* DATA

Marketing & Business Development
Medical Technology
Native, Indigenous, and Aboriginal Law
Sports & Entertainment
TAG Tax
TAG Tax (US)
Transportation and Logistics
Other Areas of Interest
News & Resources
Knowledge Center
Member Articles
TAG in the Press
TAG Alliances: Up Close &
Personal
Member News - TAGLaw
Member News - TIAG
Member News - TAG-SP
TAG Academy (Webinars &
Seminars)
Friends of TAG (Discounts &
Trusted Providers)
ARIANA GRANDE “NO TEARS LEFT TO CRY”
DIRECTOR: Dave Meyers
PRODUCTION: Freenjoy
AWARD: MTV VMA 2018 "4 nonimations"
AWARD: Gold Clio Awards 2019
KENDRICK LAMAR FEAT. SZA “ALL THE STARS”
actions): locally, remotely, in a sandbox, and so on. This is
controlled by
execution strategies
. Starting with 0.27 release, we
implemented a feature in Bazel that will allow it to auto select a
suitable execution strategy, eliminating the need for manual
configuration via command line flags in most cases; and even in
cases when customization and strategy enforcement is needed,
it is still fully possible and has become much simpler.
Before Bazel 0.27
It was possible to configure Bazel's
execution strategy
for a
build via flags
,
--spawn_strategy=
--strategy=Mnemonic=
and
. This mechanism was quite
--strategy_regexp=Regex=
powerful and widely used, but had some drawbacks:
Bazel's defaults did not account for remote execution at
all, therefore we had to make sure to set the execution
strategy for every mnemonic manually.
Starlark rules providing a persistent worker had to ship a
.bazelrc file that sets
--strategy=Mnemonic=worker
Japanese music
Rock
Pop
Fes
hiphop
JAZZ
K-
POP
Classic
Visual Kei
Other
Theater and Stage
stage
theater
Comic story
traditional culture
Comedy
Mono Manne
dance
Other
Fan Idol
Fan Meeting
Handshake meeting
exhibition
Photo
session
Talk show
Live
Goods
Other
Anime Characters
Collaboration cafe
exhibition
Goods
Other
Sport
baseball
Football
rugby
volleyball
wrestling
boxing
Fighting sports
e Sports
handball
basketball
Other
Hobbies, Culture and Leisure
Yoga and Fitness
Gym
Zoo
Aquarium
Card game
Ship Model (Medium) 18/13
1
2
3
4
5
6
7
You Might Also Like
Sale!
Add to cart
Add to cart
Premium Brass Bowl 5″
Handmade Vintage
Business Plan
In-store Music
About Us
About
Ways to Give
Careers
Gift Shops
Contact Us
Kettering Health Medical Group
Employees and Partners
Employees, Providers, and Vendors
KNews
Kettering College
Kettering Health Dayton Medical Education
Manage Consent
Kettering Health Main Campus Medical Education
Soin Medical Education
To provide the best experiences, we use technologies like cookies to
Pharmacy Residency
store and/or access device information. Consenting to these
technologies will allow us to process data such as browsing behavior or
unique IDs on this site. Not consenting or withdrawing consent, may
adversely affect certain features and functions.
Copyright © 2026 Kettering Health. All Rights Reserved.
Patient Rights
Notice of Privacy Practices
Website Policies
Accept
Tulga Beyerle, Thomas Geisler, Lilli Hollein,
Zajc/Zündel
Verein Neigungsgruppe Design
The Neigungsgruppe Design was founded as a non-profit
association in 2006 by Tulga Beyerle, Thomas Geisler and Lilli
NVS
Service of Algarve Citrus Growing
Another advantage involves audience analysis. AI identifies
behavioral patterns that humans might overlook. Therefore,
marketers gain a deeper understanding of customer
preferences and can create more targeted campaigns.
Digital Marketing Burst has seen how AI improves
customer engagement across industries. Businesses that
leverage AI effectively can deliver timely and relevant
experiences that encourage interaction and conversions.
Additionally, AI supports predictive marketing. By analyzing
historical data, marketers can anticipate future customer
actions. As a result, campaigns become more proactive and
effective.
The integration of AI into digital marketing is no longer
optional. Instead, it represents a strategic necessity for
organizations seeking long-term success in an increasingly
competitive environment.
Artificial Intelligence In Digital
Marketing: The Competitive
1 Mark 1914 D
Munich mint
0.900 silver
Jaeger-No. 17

* REQUIRED ACTION
The records above are to be copied in full, exactly as written.

* WRITTEN REPLY
Marketing & Business Development
Medical Technology
Native, Indigenous, and Aboriginal Law
Sports & Entertainment
TAG Tax
TAG Tax (US)
Transportation and Logistics
Other Areas of Interest
News & Resources
Knowledge Center
Member Articles
TAG in the Press
TAG Alliances: Up Close &
Personal
Member News - TAGLaw
Member News - TIAG
Member News - TAG-SP
TAG Academy (Webinars &
Seminars)
Friends of TAG (Discounts &
Trusted Providers)
ARIANA GRANDE “NO TEARS LEFT TO CRY”
DIRECTOR: Dave Meyers
PRODUCTION: Freenjoy
AWARD: MTV VMA 2018 "4 nonimations"
AWARD: Gold Clio Awards 2019
KENDRICK LAMAR FEAT. SZA “ALL THE STARS”
actions): locally, remotely, in a sandbox, and so on. This is
controlled by
execution strategies
. Starting with 0.27 release, we
implemented a feature in Bazel that will allow it to auto select a
suitable execution strategy, eliminating the need for manual
configuration via command line flags in most cases; and even in
cases when customization and strategy enforcement is needed,
it is still fully possible and has become much simpler.
Before Bazel 0.27
It was possible to configure Bazel's
execution strategy
for a
build via flags
,
--spawn_strategy=
--strategy=Mnemonic=
and
. This mechanism was quite
--strategy_regexp=Regex=
powerful and widely used, but had some drawbacks:
Bazel's defaults did not account for remote execution at
all, therefore we had to make sure to set the execution
strategy for every mnemonic manually.
Starlark rules providing a persistent worker had to ship a
.bazelrc file that sets
--strategy=Mnemonic=worker
Japanese music
Rock
Pop
Fes
hiphop
JAZZ
K-
POP
Classic
Visual Kei
Other
Theater and Stage
stage
theater
Comic story
traditional culture
Comedy
Mono Manne
dance
Other
Fan Idol
Fan Meeting
Handshake meeting
exhibition
Photo
session
Talk show
Live
Goods
Other
Anime Characters
Collaboration cafe
exhibition
Goods
Other
Sport
baseball
Football
rugby
volleyball
wrestling
boxing
Fighting sports
e Sports
handball
basketball
Other
Hobbies, Culture and Leisure
Yoga and Fitness
Gym
Zoo
Aquarium
Card game
Ship Model (Medium) 18/13
1
2
3
4
5
6
7
You Might Also Like
Sale!
Add to cart
Add to cart
Premium Brass Bowl 5″
Handmade Vintage
Business Plan
In-store Music
About Us
About
Ways to Give
Careers
Gift Shops
Contact Us
Kettering Health Medical Group
Employees and Partners
Employees, Providers, and Vendors
KNews
Kettering College
Kettering Health Dayton Medical Education
Manage Consent
Kettering Health Main Campus Medical Education
Soin Medical Education
To provide the best experiences, we use technologies like cookies to
Pharmacy Residency
store and/or access device information. Consenting to these
technologies will allow us to process data such as browsing behavior or
unique IDs on this site. Not consenting or withdrawing consent, may
adversely affect certain features and functions.
Copyright © 2026 Kettering Health. All Rights Reserved.
Patient Rights
Notice of Privacy Practices
Website Policies
Accept
Tulga Beyerle, Thomas Geisler, Lilli Hollein,
Zajc/Zündel
Verein Neigungsgruppe Design
The Neigungsgruppe Design was founded as a non-profit
association in 2006 by Tulga Beyerle, Thomas Geisler and Lilli
NVS
Service of Algarve Citrus Growing
Another advantage involves audience analysis. AI identifies
behavioral patterns that humans might overlook. Therefore,
marketers gain a deeper understanding of customer
preferences and can create more targeted campaigns.
Digital Marketing Burst has seen how AI improves
customer engagement across industries. Businesses that
leverage AI effectively can deliver timely and relevant
experiences that encourage interaction and conversions.
Additionally, AI supports predictive marketing. By analyzing
historical data, marketers can anticipate future customer
actions. As a result, campaigns become more proactive and
effective.
The integration of AI into digital marketing is no longer
optional. Instead, it represents a strategic necessity for
organizations seeking long-term success in an increasingly
competitive environment.
Artificial Intelligence In Digital
Marketing: The Competitive
1 Mark 1914 D
Munich mint
0.900 silver
Jaeger-No. 17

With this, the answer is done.